The kids received albuterol as either the complete mixture (Proventil or Ventolin) or as Xopenex, or a placebo.

The study results appear in the December issue of The Journal of Allergy and Clinical Immunology. Sepracor Inc., makers of Xopenex, sponsored the study.

The low-dose of Xopenex -- half what is given to adults -- worked better than the higher dose of the albuterol mixture. Plus, Xopenex worked faster and had fewer side effects. In fact, the half-dose of Xopenex produced no more heart racing or abnormal sugar levels than the placebo did. This wasn't true for those with the most severe asthma, however, and the researchers suggest these patients may benefit from the higher Xopenex dose.

Currently, the albuterol mixtures Proventil and Ventolin are used in children under 12. But the researchers in this study found that even the low dose of these mixtures produced side effects and didn't work as well as Xopenex.
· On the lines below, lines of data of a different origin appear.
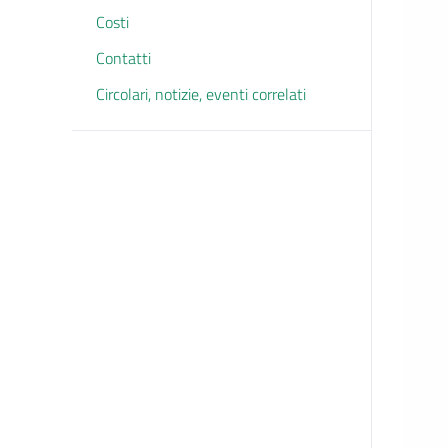
Costi
Contatti
Circolari, notizie, eventi correlati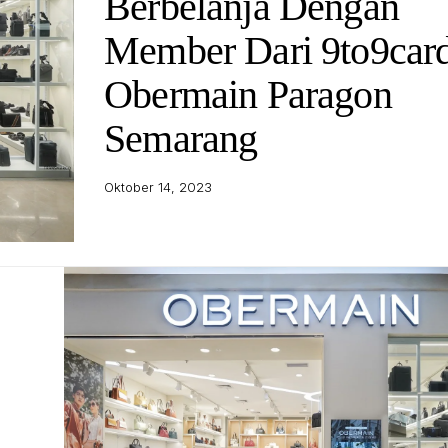
Berbelanja Dengan
Member Dari 9to9card
Obermain Paragon
Semarang
Oktober 14, 2023
Gerai Obermain Paragon Semarang. Foto : ist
"Many asthma patients do perfectly well on the less expensive [albuterol mixtures]," says lead author Henry Milgrom, MD, in a news release. "But our findings indicate that asthmatic children who use their rescue inhalers several times a day are likely to get more benefits with fewer side effects from [Xopenex]." Milgrom is a senior faculty member at National Jewish Medical and Research Center in Denver, Colo.